A novel marker for predicting the development of contrast-induced nephropathy in patients with acute coronary syndromes undergoing percutaneous coronary intervention: platelet-hemoglobin ratio


ÖZBEYAZ N. B., Gokalp G., Algul E., Sahan H. F.

KUWAIT MEDICAL JOURNAL, cilt.56, sa.4, ss.317-324, 2024 (SCI-Expanded, Scopus) identifier identifier

  • Yayın Türü: Makale / Tam Makale
  • Cilt numarası: 56 Sayı: 4
  • Basım Tarihi: 2024
  • Dergi Adı: KUWAIT MEDICAL JOURNAL
  • Derginin Tarandığı İndeksler: Science Citation Index Expanded (SCI-EXPANDED), Scopus, CAB Abstracts, Veterinary Science Database
  • Sayfa Sayıları: ss.317-324
  • Ankara Üniversitesi Adresli: Evet

Özet

Objective: In coronary artery diseases and heart failure, platelet-hemoglobin ratio (PHR) has been proven to have a predictive value. We aim to study the relationship between PHR and contrast-induced nephropathy (CIN).
Design: Retrospective study
Setting: University of Health Sciences, Diskapi Yildirim Beyazit Training and Research Hospital
Subjects: A total of 1513 patients were included in the study. The patients were divided into two groups, those with and without CIN.
Interventions: Percutaneous coronary intervention and CIN
Main outcome measures: PHR, platelet count, hemoglobin, serum troponin, N-terminal proBNP (NT-proBNP), creatinine and 48-72 hours creatinine levels were assessed.
Results: CIN developed in 265 (17.5%). Atrial fibrillation (AF), diabetes mellitus, hypertension (HT), hyperlipidemia and heart failure are more common (P<0.001, P <0.001, P <0.001, P =0.043, P =0.008, respectively); and PHR (1.94 +/- 0.96 vs. 2.13 +/- 0.95, P =0.005), peak creatinine kinase-myocardial band (CK-MB), peak troponin and NT-proBNP were found to be higher; while hemoglobin values were found to be lower in CIN patients.

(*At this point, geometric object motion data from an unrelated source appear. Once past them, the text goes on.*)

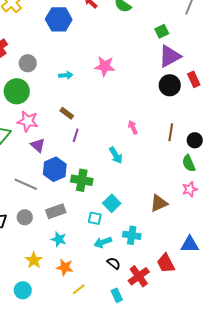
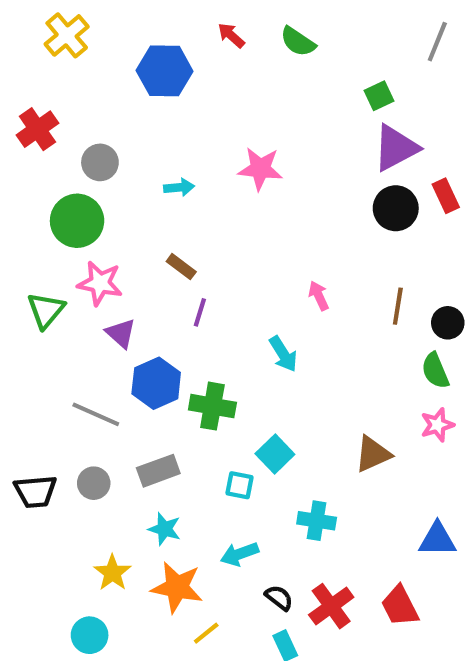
cyan arrow: (103, 242) -> (239, 554), moved
black semicircle: (114, 263) -> (279, 598), moved
red trapezoid: (166, 263) -> (400, 606), moved
orange star: (65, 267) -> (177, 587), size x1.4

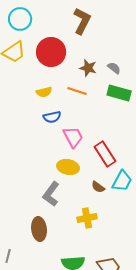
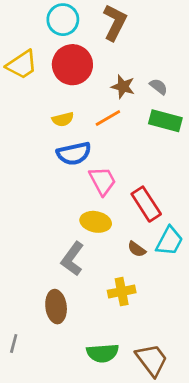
cyan circle: (20, 19) -> (63, 20), moved
orange line: (77, 91) -> (108, 118), turned -48
blue semicircle: (52, 117) -> (74, 154), size x1.4

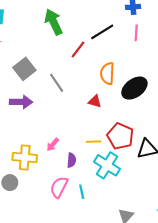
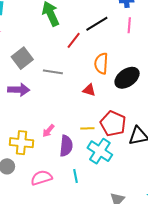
gray line: (57, 83) -> (53, 72), turned -48
purple semicircle: (72, 160) -> (66, 146), size x1.5
pink semicircle: (59, 187) -> (41, 178), moved, turned 45

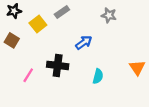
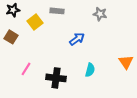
gray rectangle: (62, 12) -> (57, 11), turned 40
black cross: (58, 65) -> (56, 78), moved

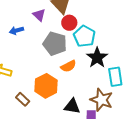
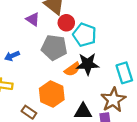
blue arrow: (16, 30) -> (12, 56), moved
black star: (97, 58) -> (88, 64), moved, turned -30
brown star: (101, 100) -> (113, 100), turned 30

Age, AF, HT, left ventricle ejection fraction, hemoglobin, peak CK-MB, peak troponin, NTproBNP and PHR were independent risk factors according to regression analysis (P=0.001, P <0.001, P <0.001, P =0.046, P =0.001, P =0.001, P =0.010, P =0.009, P =0.007, P <0.001, respectively). The receiver operating characteristic showed that the optimal PHR value for estimating the CIN was 1.86, with 66.1% sensitivity and 63.9% specificity (area under the curve: 0.686; 95% CI: 0.647-0.724, P <0.001).
Conclusions: A relationship has been found between PHR and CIN. PHR may provide more benefits than conventional blood markers in reckoning CIN.